= Michelle Shinn =

American laser scientist

Michelle D. Shinn is an American laser scientist. She is program manager for industrial concepts in the Office of Nuclear Physics at the United States Department of Energy.

==Education and career==
Shinn is from Oklahoma, and was educated in physics at Oklahoma State University, where she earned a bachelor's degree in 1978, a master's in 1980, and a Ph.D. in 1983.

She became a researcher in the laser division of the Lawrence Livermore National Laboratory in 1984; her work there involved the development of a solid-state laser doped with promethium, unusual because of the radioactive nature of its dopant. She became an associate professor at Bryn Mawr College in 1990, but in 1995 returned to federal laser research, in the Thomas Jefferson National Accelerator Facility in Virginia, where her work involved free-electron lasers.

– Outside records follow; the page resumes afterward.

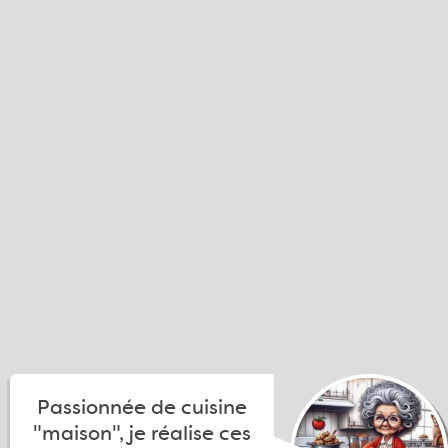
Passionnée de cuisine
"maison", je réalise ces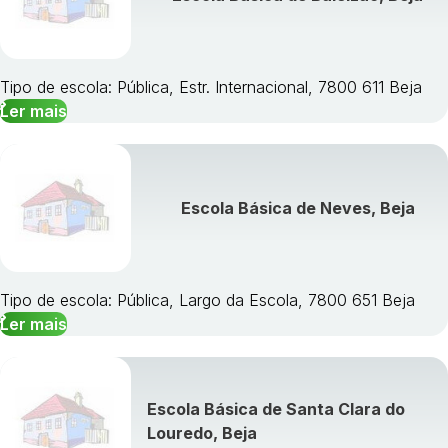
Tipo de escola: Pública, Estr. Internacional, 7800 611 Beja
Ler mais
Escola Básica de Neves, Beja
Tipo de escola: Pública, Largo da Escola, 7800 651 Beja
Ler mais
Escola Básica de Santa Clara do
Louredo, Beja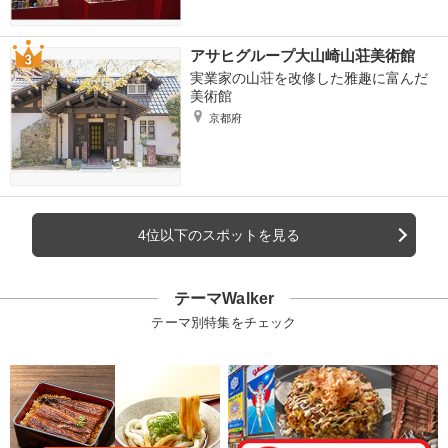
アサヒグループ大山崎山荘美術館
実業家の山荘を改修した雅趣に富んだ
美術館
京都府
4位以下のスポットを見る
テーマWalker
テーマ別特集をチェック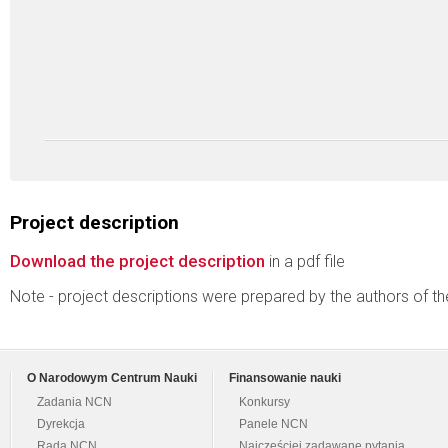
Project description
Download the project description
in a pdf file
Note - project descriptions were prepared by the authors of t
O Narodowym Centrum Nauki
Finansowanie nauki
Zadania NCN
Konkursy
Dyrekcja
Panele NCN
Rada NCN
Najczęściej zadawane pytania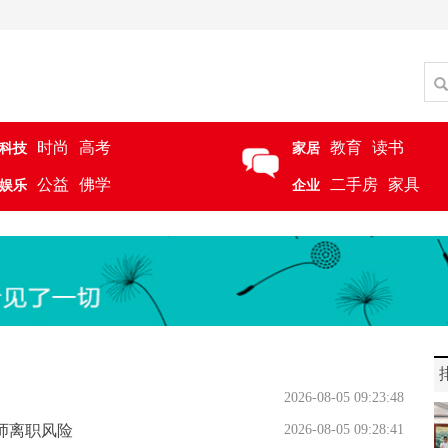
时尚
高考
教育
读书
科技
家居
公益
佛学
二手房
家具
娱乐
企业
2026-08-05 09:23:48
师离职风险
2026-08-05 09:28:41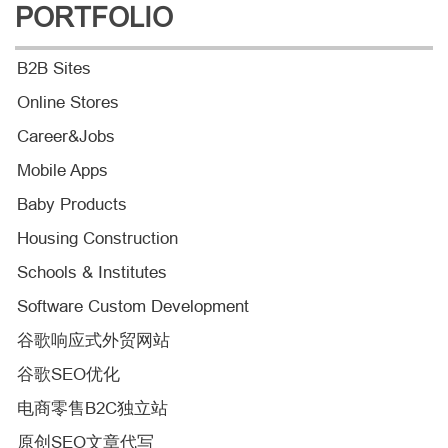
PORTFOLIO
B2B Sites
Online Stores
Career&Jobs
Mobile Apps
Baby Products
Housing Construction
Schools & Institutes
Software Custom Development
谷歌响应式外贸网站
谷歌SEO优化
电商零售B2C独立站
原创SEO文章代写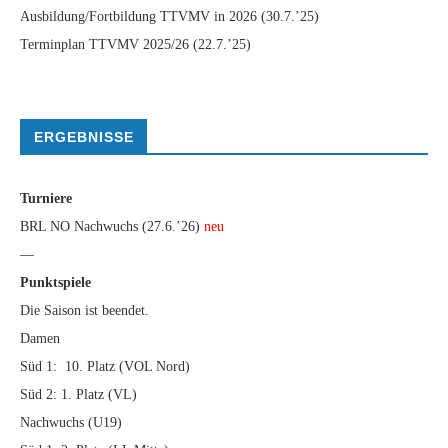
Ausbildung/Fortbildung TTVMV in 2026
(30.7.’25)
Terminplan TTVMV 2025/26
(22.7.’25)
ERGEBNISSE
Turniere
BRL NO Nachwuchs (27.6.’26)
neu
—
Punktspiele
Die Saison ist beendet.
Damen
Süd 1: 10. Platz (VOL Nord)
Süd 2: 1. Platz (VL)
Nachwuchs (U19)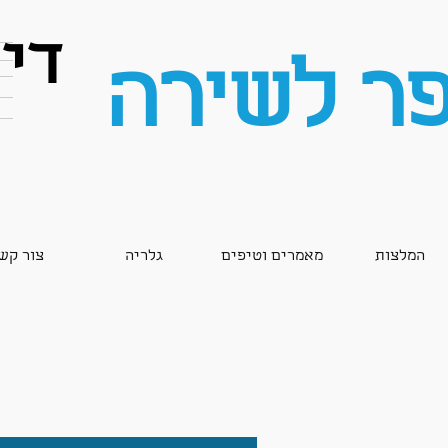
די
פ
ר לשירה
המלצות
מאמרים וטיפים
גלריה
צור קש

After becoming chief optical scientist at the Jefferson Lab, she took her present post as a program manager in the Department of Energy in 2016.

==Recognition==
Shinn was named a Fellow of the American Physical Society (APS) in 2012, after a nomination from the APS Forum on Industrial & Applied Physics, "for contributions in the applications of lasers in society, particularly the development of high power optics technologies for rare earth solid-state lasers and free-electron lasers".

In 2019, Oklahoma State University named her as one of its distinguished alumni.